WHAT TO WORK ON ▸ From the line containing "San Francisco Theater" to the line containing "Lee P., Wahal S., Grandstanding, Certifi" in the records below, set down every line exactly as it stands, both ends included, and skip the pictures.

SUPPLIED ENTRIES ▸
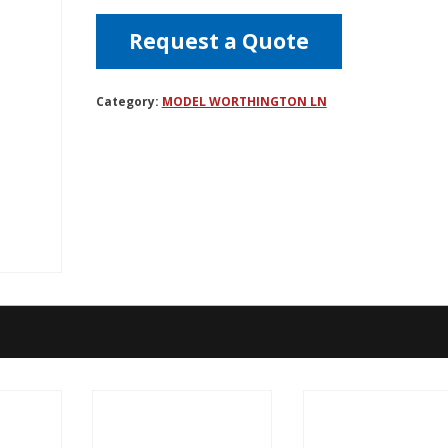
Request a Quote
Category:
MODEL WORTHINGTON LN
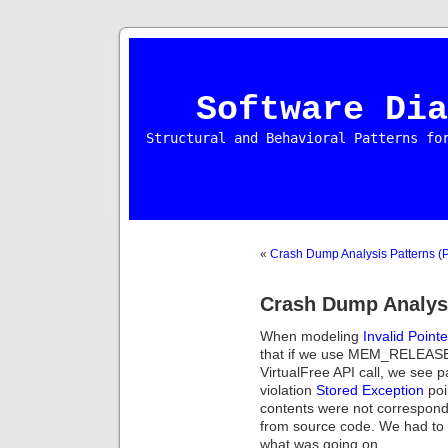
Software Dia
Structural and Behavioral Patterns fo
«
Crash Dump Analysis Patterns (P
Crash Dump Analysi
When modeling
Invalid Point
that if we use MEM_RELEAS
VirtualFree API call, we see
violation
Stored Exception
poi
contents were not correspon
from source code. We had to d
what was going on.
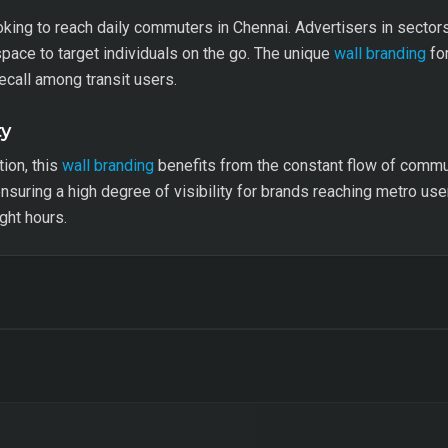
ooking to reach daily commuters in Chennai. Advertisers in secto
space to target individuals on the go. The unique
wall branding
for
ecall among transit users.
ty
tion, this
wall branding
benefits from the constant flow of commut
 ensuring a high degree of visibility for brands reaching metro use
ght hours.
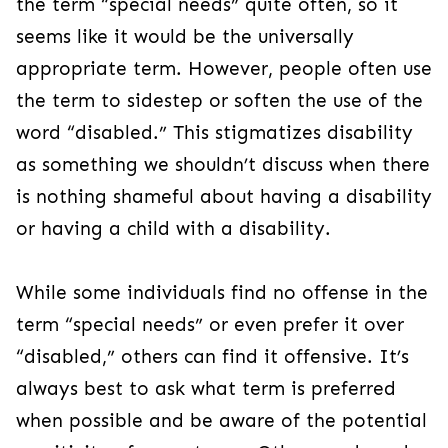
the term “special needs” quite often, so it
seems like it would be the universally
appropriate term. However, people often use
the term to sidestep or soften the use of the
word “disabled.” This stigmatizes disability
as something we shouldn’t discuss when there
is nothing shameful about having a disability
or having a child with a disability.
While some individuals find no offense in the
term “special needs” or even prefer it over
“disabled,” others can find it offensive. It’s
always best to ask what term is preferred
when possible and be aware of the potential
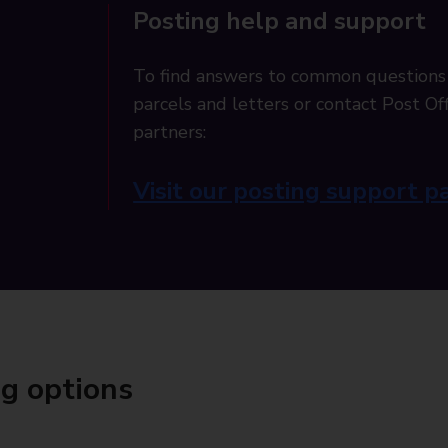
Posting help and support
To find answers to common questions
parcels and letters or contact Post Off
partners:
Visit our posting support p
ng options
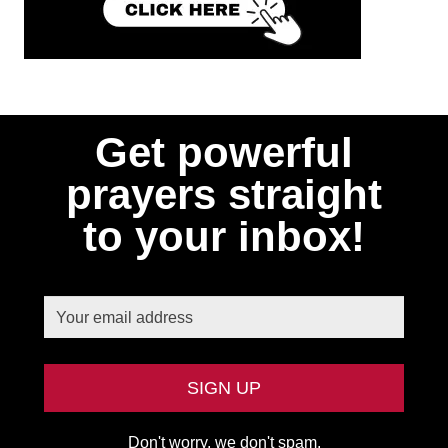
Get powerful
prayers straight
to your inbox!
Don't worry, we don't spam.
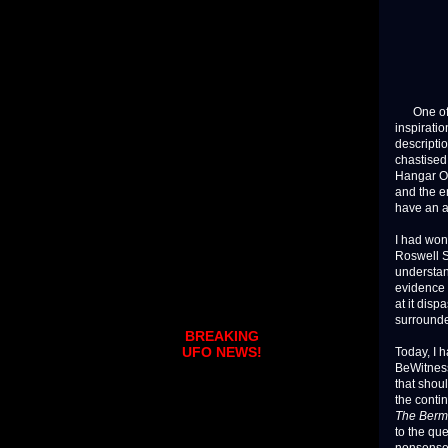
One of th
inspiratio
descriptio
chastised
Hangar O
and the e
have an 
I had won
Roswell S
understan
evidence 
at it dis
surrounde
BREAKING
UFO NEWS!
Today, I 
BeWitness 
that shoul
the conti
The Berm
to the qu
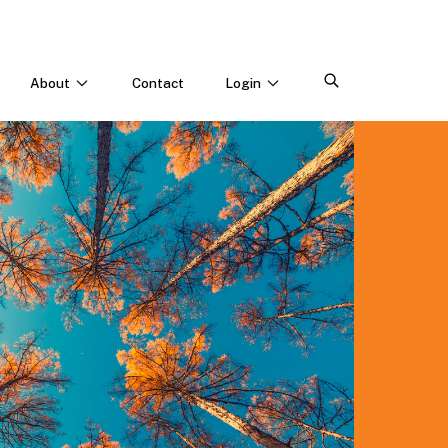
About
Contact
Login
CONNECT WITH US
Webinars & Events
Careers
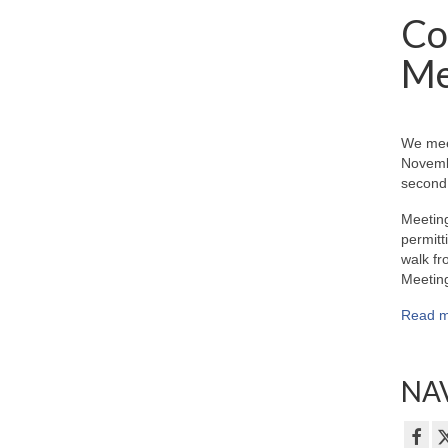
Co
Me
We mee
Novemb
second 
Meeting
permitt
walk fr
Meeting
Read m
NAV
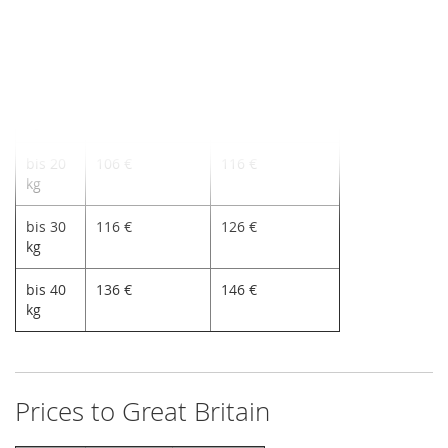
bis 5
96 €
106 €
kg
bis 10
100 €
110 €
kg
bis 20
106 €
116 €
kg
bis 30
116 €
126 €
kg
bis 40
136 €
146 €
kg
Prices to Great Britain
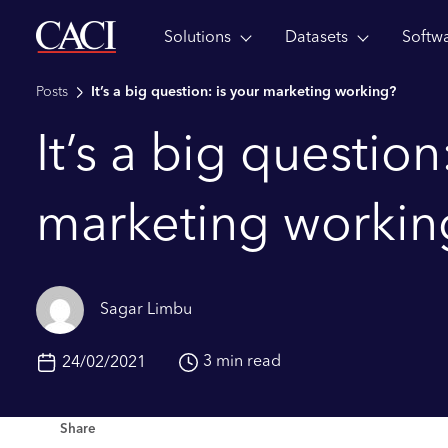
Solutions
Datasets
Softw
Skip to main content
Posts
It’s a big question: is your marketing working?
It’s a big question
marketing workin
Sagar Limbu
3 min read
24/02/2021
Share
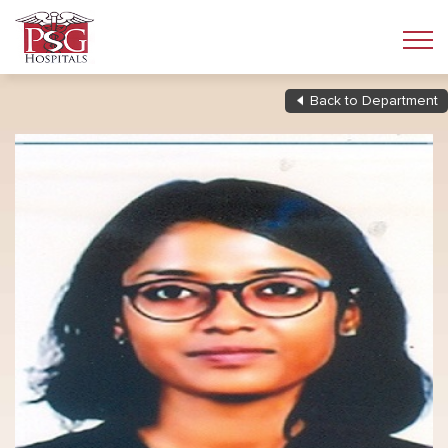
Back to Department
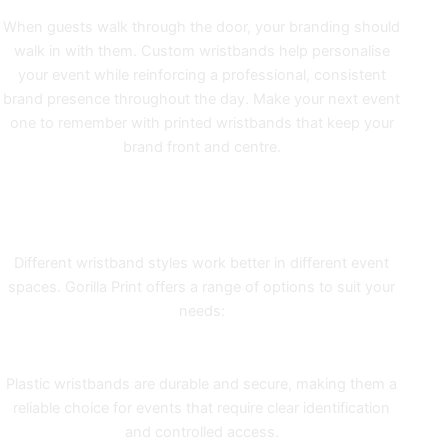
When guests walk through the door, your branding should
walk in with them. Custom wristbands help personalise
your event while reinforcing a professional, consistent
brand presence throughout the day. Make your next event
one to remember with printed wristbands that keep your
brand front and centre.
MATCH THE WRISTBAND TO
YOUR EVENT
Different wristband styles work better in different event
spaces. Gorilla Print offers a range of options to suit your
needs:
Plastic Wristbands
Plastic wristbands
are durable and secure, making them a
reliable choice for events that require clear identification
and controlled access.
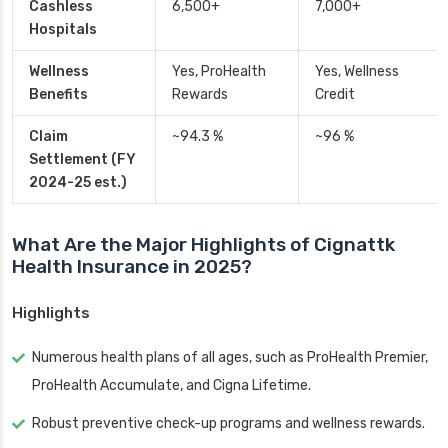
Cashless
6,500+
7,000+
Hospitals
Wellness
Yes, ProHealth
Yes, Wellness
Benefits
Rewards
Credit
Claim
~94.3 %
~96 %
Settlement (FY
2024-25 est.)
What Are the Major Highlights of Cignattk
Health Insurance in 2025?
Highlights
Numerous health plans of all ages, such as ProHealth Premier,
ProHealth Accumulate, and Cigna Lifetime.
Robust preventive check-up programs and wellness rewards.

* * *

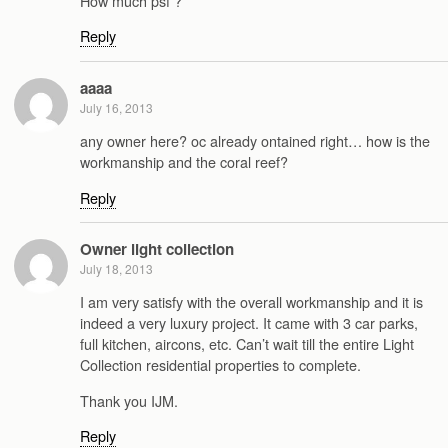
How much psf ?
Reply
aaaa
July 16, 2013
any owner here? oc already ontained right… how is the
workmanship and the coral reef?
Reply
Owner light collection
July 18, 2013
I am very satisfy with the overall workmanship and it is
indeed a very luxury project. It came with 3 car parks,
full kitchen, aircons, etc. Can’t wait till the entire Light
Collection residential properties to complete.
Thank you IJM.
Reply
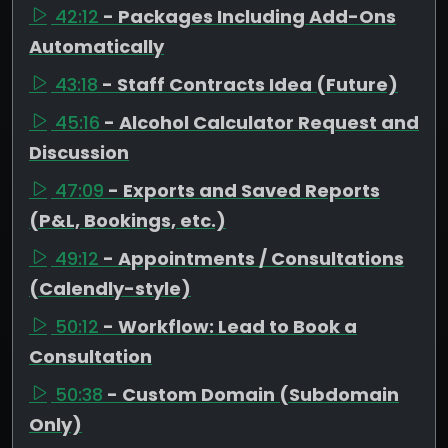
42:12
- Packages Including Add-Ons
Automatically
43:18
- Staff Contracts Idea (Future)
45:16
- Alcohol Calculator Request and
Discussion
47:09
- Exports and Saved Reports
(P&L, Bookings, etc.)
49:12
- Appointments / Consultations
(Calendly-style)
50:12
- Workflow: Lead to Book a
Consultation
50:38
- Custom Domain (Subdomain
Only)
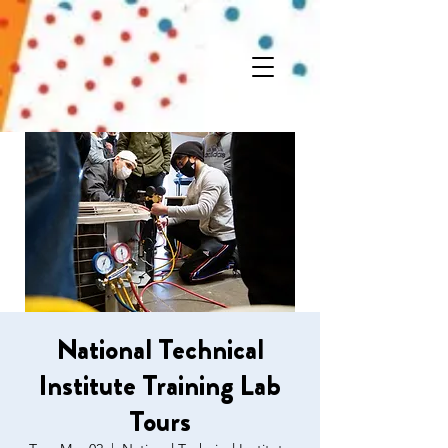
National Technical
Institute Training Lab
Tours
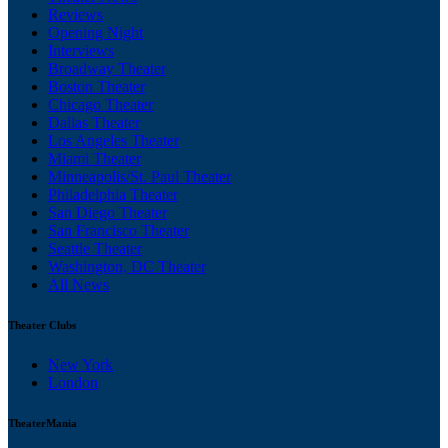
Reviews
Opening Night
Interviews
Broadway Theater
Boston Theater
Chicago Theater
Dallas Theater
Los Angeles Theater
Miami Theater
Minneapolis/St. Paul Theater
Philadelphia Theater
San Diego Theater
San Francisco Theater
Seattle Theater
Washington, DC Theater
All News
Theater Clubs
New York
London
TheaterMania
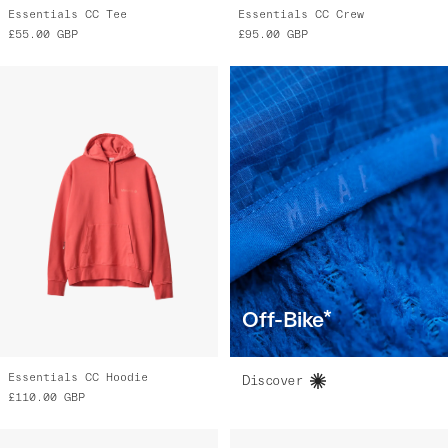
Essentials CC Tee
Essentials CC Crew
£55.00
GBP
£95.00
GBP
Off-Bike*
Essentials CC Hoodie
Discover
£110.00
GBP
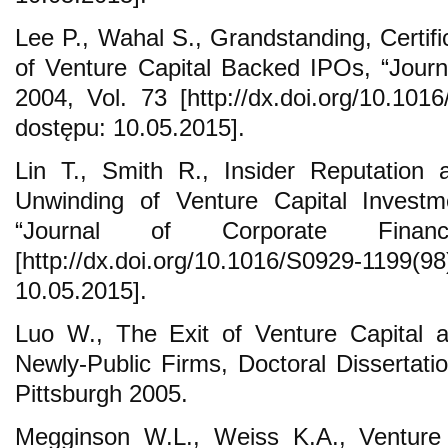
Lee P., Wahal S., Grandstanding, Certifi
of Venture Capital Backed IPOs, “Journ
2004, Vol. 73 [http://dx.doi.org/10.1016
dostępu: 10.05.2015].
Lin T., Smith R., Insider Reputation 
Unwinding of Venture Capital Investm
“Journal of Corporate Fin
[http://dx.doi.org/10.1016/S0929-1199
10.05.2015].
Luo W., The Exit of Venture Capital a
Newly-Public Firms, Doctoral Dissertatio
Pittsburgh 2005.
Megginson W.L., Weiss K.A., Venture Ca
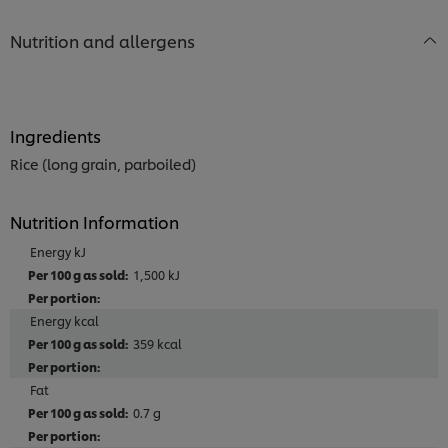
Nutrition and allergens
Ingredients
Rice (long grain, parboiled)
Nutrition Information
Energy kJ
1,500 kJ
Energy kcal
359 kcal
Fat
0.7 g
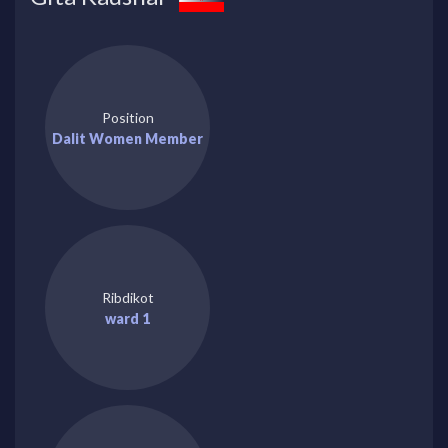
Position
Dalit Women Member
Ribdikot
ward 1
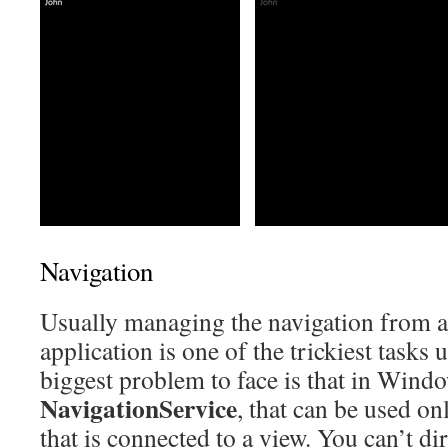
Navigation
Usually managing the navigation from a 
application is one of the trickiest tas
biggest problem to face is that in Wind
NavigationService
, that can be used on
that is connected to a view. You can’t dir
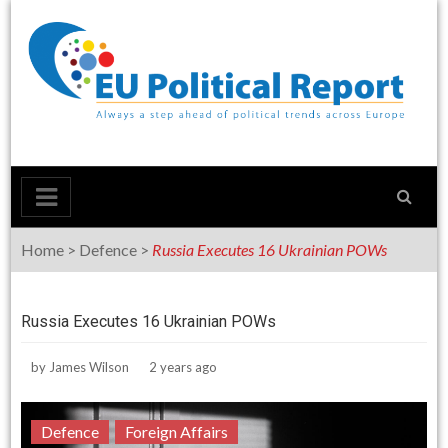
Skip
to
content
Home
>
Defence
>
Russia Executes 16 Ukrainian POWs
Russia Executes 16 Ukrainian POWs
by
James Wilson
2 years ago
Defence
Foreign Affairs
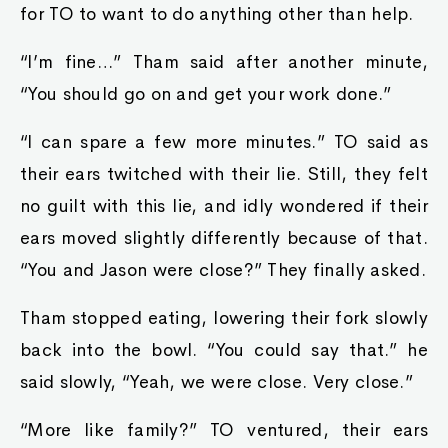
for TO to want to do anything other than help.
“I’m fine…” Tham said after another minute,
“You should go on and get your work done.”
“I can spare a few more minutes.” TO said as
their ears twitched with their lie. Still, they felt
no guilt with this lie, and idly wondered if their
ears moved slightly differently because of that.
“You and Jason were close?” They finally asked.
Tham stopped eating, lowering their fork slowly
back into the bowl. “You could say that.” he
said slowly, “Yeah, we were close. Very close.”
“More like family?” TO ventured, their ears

...

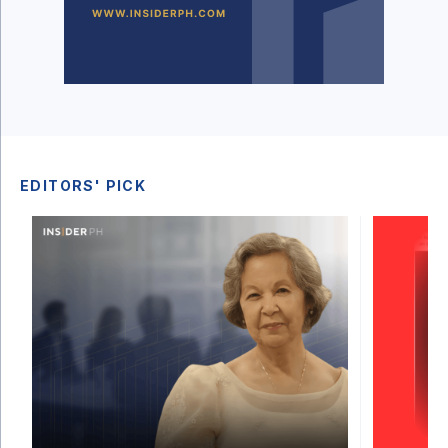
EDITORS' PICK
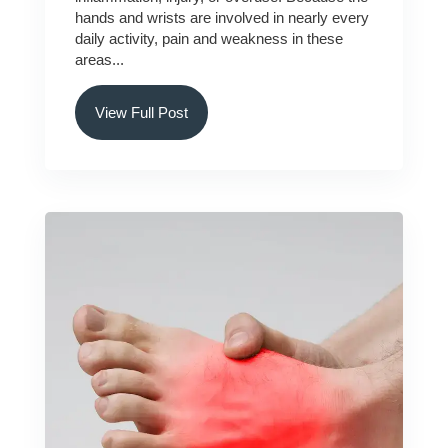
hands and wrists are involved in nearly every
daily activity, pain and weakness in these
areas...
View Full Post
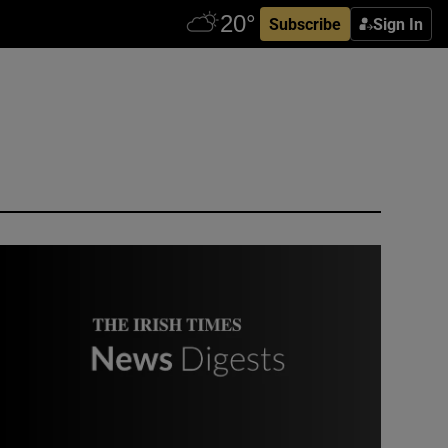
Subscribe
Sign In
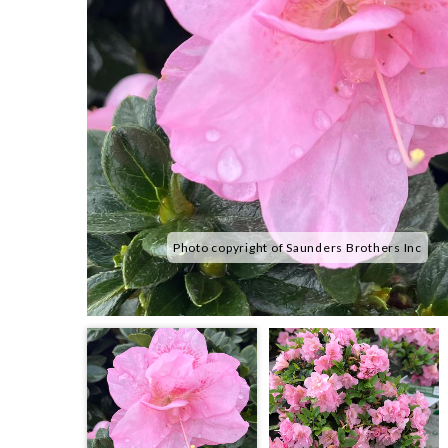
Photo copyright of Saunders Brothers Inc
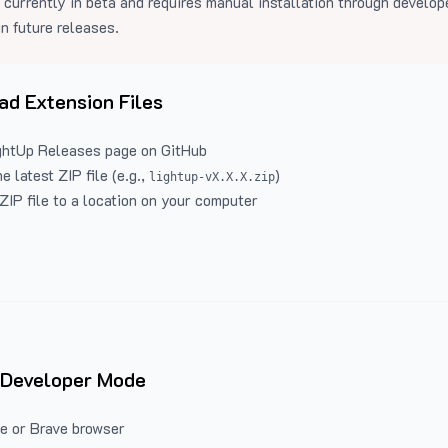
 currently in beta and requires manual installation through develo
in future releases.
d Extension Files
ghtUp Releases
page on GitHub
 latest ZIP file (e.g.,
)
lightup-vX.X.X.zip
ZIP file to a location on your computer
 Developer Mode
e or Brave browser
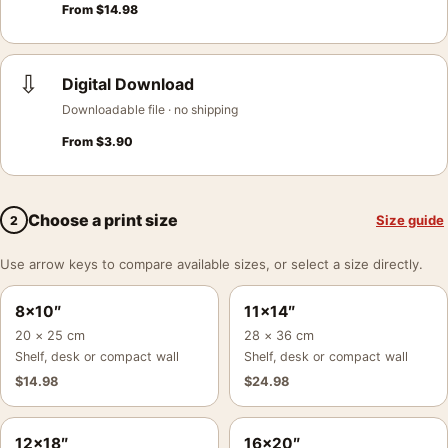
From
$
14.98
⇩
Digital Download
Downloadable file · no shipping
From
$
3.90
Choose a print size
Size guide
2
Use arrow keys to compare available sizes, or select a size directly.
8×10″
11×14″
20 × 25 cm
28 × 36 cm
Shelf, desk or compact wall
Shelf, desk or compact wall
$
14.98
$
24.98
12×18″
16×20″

EXPECTED ANSWER ▸
San Francisco Theater
Seattle Theater
Washington, DC Theater
All News
Theater Clubs
New York
London
TheaterMania
Essentials CC Tee
Essentials CC Crew
£55.00
GBP
£95.00
GBP
Off-Bike*
Essentials CC Hoodie
Discover
£110.00
GBP
Lee P., Wahal S., Grandstanding, Certifi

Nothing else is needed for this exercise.